▶ **DIRECTIONS FOR THIS TASK**
Please repeat exactly, and only, the lines from the one containing "Примеры смет" through the end of the records below, with no pictures.

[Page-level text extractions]
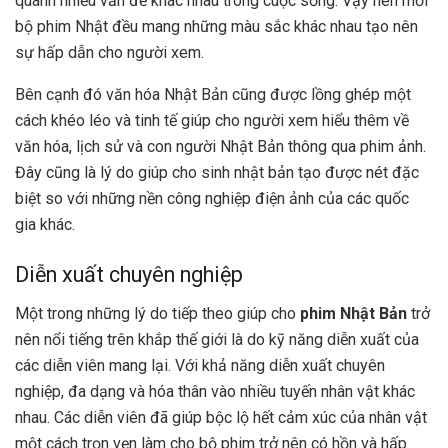
quanh nhiều vấn đề khác nhau trong cuộc sống. Vậy nên mỗi
bộ phim Nhật đều mang những màu sắc khác nhau tạo nên
sự hấp dẫn cho người xem.
Bên cạnh đó văn hóa Nhật Bản cũng được lồng ghép một
cách khéo léo và tinh tế giúp cho người xem hiểu thêm về
văn hóa, lịch sử và con người Nhật Bản thông qua phim ảnh.
Đây cũng là lý do giúp cho sinh nhật bản tạo được nét đặc
biệt so với những nền công nghiệp điện ảnh của các quốc
gia khác.
Diễn xuất chuyên nghiệp
Một trong những lý do tiếp theo giúp cho
phim Nhật Bản
trở
nên nổi tiếng trên khắp thế giới là do kỹ năng diễn xuất của
các diễn viên mang lại. Với khả năng diễn xuất chuyên
nghiệp, đa dạng và hóa thân vào nhiều tuyến nhân vật khác
nhau. Các diễn viên đã giúp bộc lộ hết cảm xúc của nhân vật
một cách trọn vẹn làm cho bộ phim trở nên có hồn và hấp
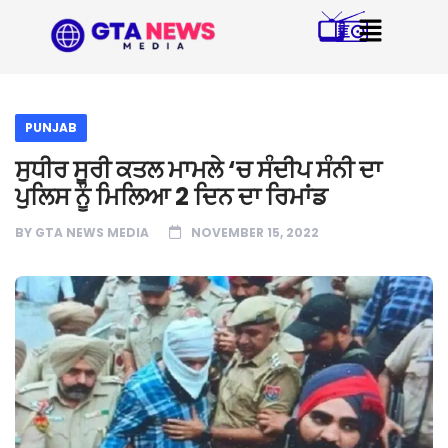
PUNJAB
ਸੁਧੀਰ ਸੂਰੀ ਕਤਲ ਮਾਮਲੇ ‘ਚ ਸੰਦੀਪ ਸੰਨੀ ਦਾ
ਪੁਲਿਸ ਨੂੰ ਮਿਲਿਆ 2 ਦਿਨ ਦਾ ਰਿਮਾਂਡ
BY
GTA NEWS MEDIA
NOVEMBER 15, 2022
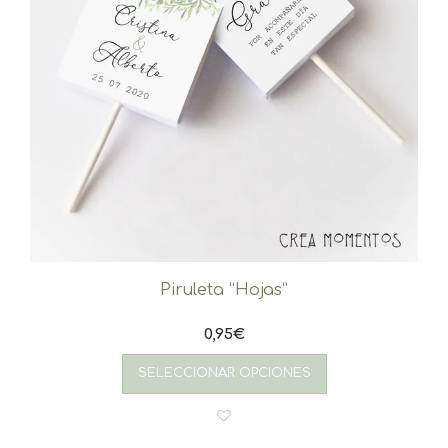
Piruleta “Hojas”
0,95
€
SELECCIONAR OPCIONES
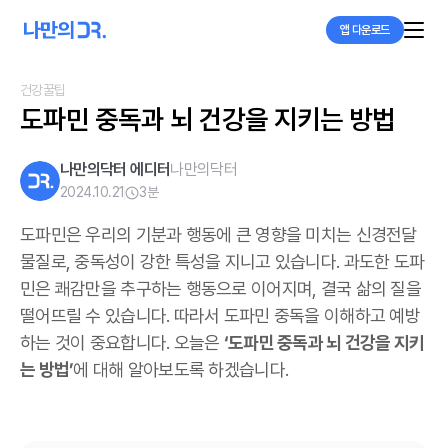
앱 다운로드
건강꿀팁
도파민 중독과 뇌 건강을 지키는 방법
나만의닥터 에디터
나만의닥터
2024.10.21
3
분
도파민은 우리의 기분과 행동에 큰 영향을 미치는 신경전달
물질로, 중독성이 강한 특성을 지니고 있습니다. 과도한 도파
민은 쾌감만을 추구하는 행동으로 이어지며, 결국 삶의 질을
떨어뜨릴 수 있습니다. 따라서 도파민 중독을 이해하고 예방
하는 것이 중요합니다. 오늘은
‘도파민 중독과 뇌 건강을 지키
는 방법’
에 대해 알아보도록 하겠습니다.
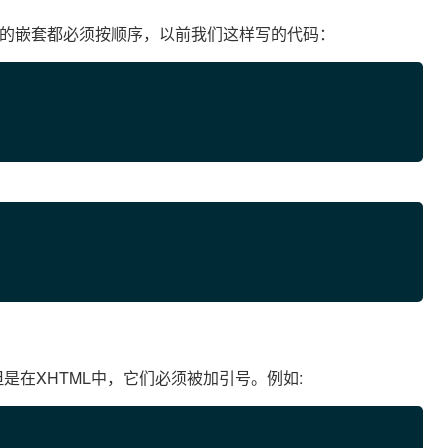
有的嵌套都必须按顺序，以前我们这样写的代码：
是在XHTML中，它们必须被加引号。例如:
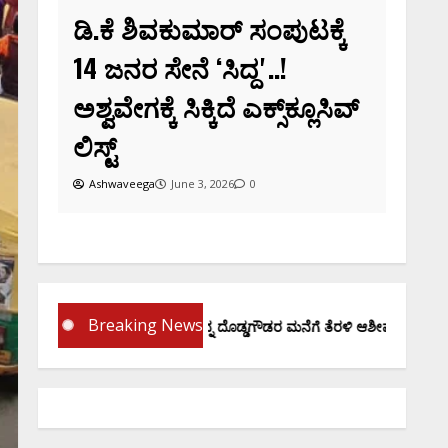
ಮಾರ್‌ ಸಂಪುಟಕ್ಕೆ
ʻಸಿದ್ದʼ..!
ಕ್ಕಿದೆ ಎಕ್ಸ್‌ಕ್ಲೂಸಿವ್‌
e 3, 2026
0
Breaking News
ಪ್ರಮಾಣ ವಚನಕ್ಕೂ ಮುನ್ನ ದೊಡ್ಡಗೌಡರ ಮನೆಗೆ ತೆರಳಿ ಆಶೀರ್ವಾದ ಪಡೆದ ಡಿಕೆಶಿ..!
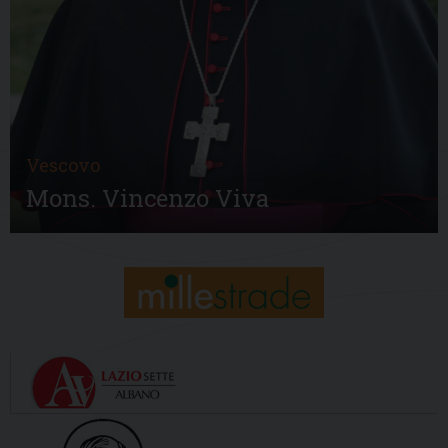
Vescovo
Mons. Vincenzo Viva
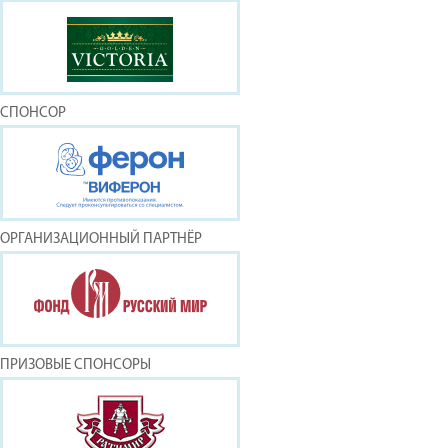
СПОНСОР
ОРГАНИЗАЦИОННЫЙ ПАРТНЁР
ПРИЗОВЫЕ СПОНСОРЫ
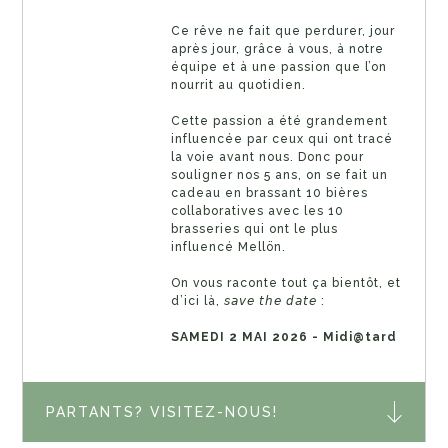
Ce rêve ne fait que perdurer, jour
après jour, grâce à vous, à notre
équipe et à une passion que l’on
nourrit au quotidien.
Cette passion a été grandement
influencée par ceux qui ont tracé
la voie avant nous. Donc pour
souligner nos 5 ans, on se fait un
cadeau en brassant 10 bières
collaboratives avec les 10
brasseries qui ont le plus
influencé Mellön.
On vous raconte tout ça bientôt, et
d’ici là, 𝘴𝘢𝘷𝘦 𝘵𝘩𝘦 𝘥𝘢𝘵𝘦 :
SAMEDI 2 MAI 2026 - Midi@tard
PARTANTS? VISITEZ-NOUS!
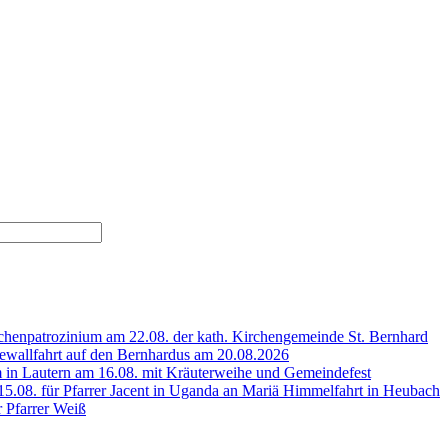
henpatrozinium am 22.08. der kath. Kirchengemeinde St. Bernhard
wallfahrt auf den Bernhardus am 20.08.2026
 in Lautern am 16.08. mit Kräuterweihe und Gemeindefest
5.08. für Pfarrer Jacent in Uganda an Mariä Himmelfahrt in Heubach
r Pfarrer Weiß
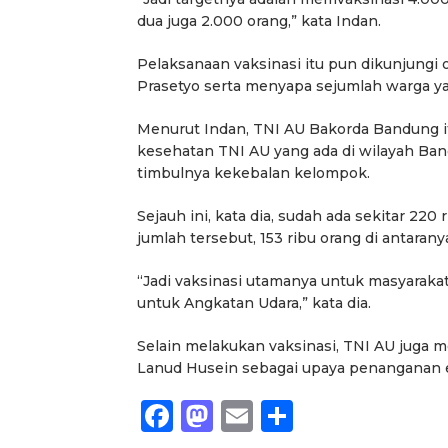
dua juga 2.000 orang,” kata Indan.
Pelaksanaan vaksinasi itu pun dikunjungi 
Prasetyo serta menyapa sejumlah warga ya
Menurut Indan, TNI AU Bakorda Bandung i
kesehatan TNI AU yang ada di wilayah Ban
timbulnya kekebalan kelompok.
Sejauh ini, kata dia, sudah ada sekitar 220
jumlah tersebut, 153 ribu orang di antara
“Jadi vaksinasi utamanya untuk masyarakat
untuk Angkatan Udara,” kata dia.
Selain melakukan vaksinasi, TNI AU juga 
Lanud Husein sebagai upaya penanganan 
Facebook
Mastodon
Email
Share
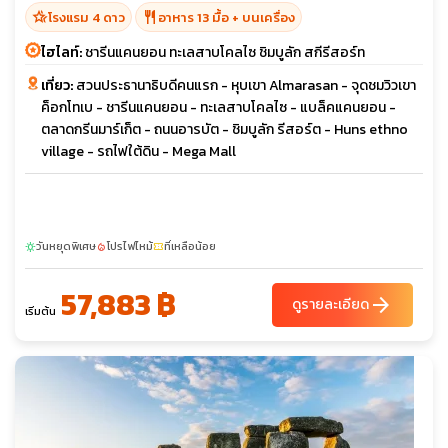
hotel_class
restaurant
โรงแรม 4 ดาว
อาหาร 13 มื้อ + บนเครื่อง
ไฮไลท์:
ชารีนแคนยอน ทะเลสาบโคลไซ ชิมบูลัก สกีรีสอร์ท
เที่ยว:
สวนประธานาธิบดีคนแรก - หุบเขา Almarasan - จุดชมวิวเขา
ค็อกโทเบ - ชารีนแคนยอน - ทะเลสาบโคลไซ - แบล็คแคนยอน -
ตลาดกรีนมาร์เก็ต - ถนนอารบัต - ชิมบูลัก รีสอร์ต - Huns ethno
village - รถไฟใต้ดิน - Mega Mall
วันหยุดพิเศษ
โปรไฟไหม้
ที่เหลือน้อย
sunny
local_fire_department
confirmation_number
57,883 ฿
arrow_forward
ดูรายละเอียด
เริ่มต้น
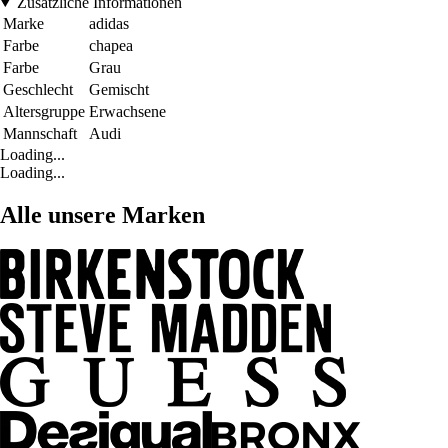
Zusätzliche Informationen
Marke
adidas
Farbe
chapea
Farbe
Grau
Geschlecht
Gemischt
Altersgruppe
Erwachsene
Mannschaft
Audi
Loading...
Loading...
Alle unsere Marken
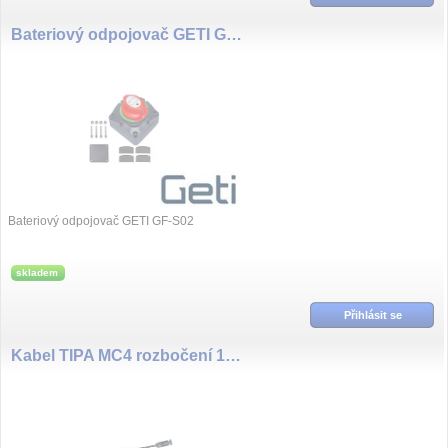
Bateriový odpojovač GETI GF-S02
Bateriový odpojovač GETI GF-S02
skladem
Přihlásit se
Kabel TIPA MC4 rozbočení 1x zdířka/ 2x konektor 30cm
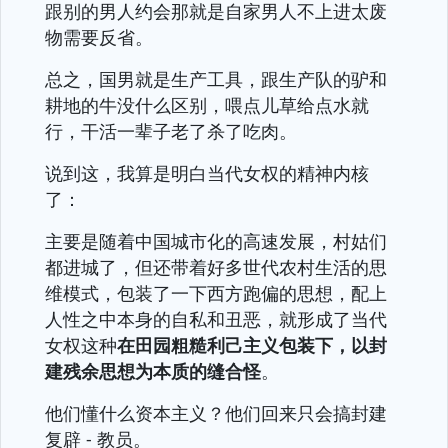
跟别的男人约会那就是自家男人不上进太废
物需要反省。
总之，国男就是生产工具，跟生产队的驴和
耕地的牛没什么区别，喂点儿草给点水就
行，干活一辈子老了杀了吃肉。
说到这，我算是明白当代女权的精神内核
了：
主要是随着中国城市化的高速发展，村姑们
都进城了，但还带着好多世代农村生活的思
维模式，包装了一下西方跑偏的思想，配上
人性之中本身的自私和丑恶，就形成了当代
女权这种
在田园粗糙利己主义包装下，以封
建残余思想为本质的缝合怪
。
他们懂什么资本主义？他们回来只会搞封建
复辟 - 教员。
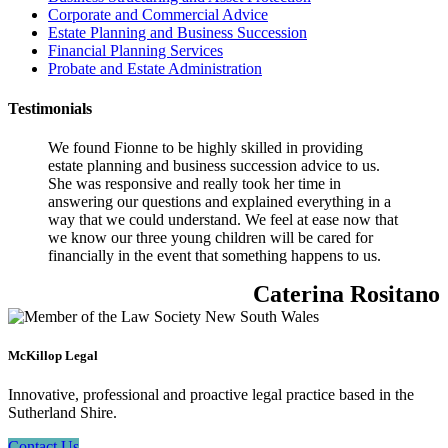
Corporate and Commercial Advice
Estate Planning and Business Succession
Financial Planning Services
Probate and Estate Administration
Testimonials
We found Fionne to be highly skilled in providing
estate planning and business succession advice to us.
She was responsive and really took her time in
answering our questions and explained everything in a
way that we could understand. We feel at ease now that
we know our three young children will be cared for
financially in the event that something happens to us.
Caterina Rositano
McKillop Legal
Innovative, professional and proactive legal practice based in the
Sutherland Shire.
Contact Us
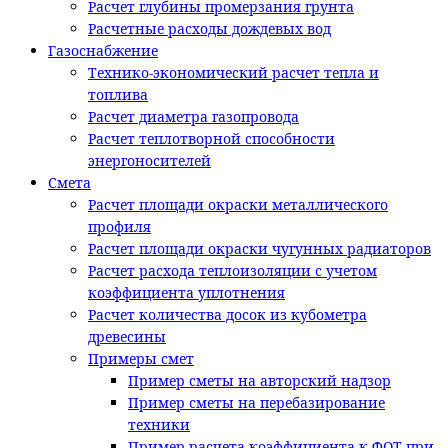
Расчет глубины промерзания грунта
Расчетные расходы дождевых вод
Газоснабжение
Технико-экономический расчет тепла и
топлива
Расчет диаметра газопровода
Расчет теплотворной способности
энергоносителей
Смета
Расчет площади окраски металлического
профиля
Расчет площади окраски чугунных радиаторов
Расчет расхода теплоизоляции с учетом
коэффициента уплотнения
Расчет количества досок из кубометра
древесины
Примеры смет
Пример сметы на авторский надзор
Пример сметы на перебазирование
техники
Пример расчета коэффициента к ФОТ при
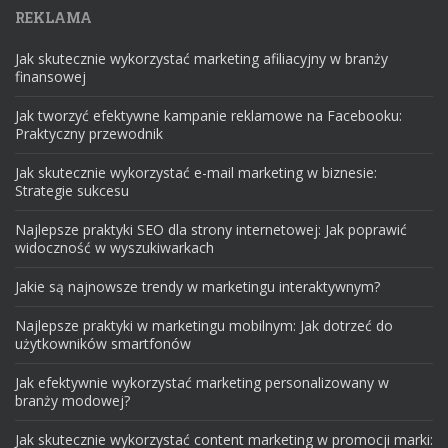
REKLAMA
Jak skutecznie wykorzystać marketing afiliacyjny w branży
finansowej
Jak tworzyć efektywne kampanie reklamowe na Facebooku:
Praktyczny przewodnik
Jak skutecznie wykorzystać e-mail marketing w biznesie:
Strategie sukcesu
Najlepsze praktyki SEO dla strony internetowej: Jak poprawić
widoczność w wyszukiwarkach
Jakie są najnowsze trendy w marketingu interaktywnym?
Najlepsze praktyki w marketingu mobilnym: Jak dotrzeć do
użytkowników smartfonów
Jak efektywnie wykorzystać marketing personalizowany w
branży modowej?
Jak skutecznie wykorzystać content marketing w promocji marki:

▶ **WRITTEN RESPONSE**
Примеры смет
Пример сметы на авторский надзор
Пример сметы на перебазирование
техники
Пример расчета коэффициента к ФОТ при
REKLAMA
Jak skutecznie wykorzystać marketing afiliacyjny w branży
finansowej
Jak tworzyć efektywne kampanie reklamowe na Facebooku:
Praktyczny przewodnik
Jak skutecznie wykorzystać e-mail marketing w biznesie:
Strategie sukcesu
Najlepsze praktyki SEO dla strony internetowej: Jak poprawić
widoczność w wyszukiwarkach
Jakie są najnowsze trendy w marketingu interaktywnym?
Najlepsze praktyki w marketingu mobilnym: Jak dotrzeć do
użytkowników smartfonów
Jak efektywnie wykorzystać marketing personalizowany w
branży modowej?
Jak skutecznie wykorzystać content marketing w promocji marki:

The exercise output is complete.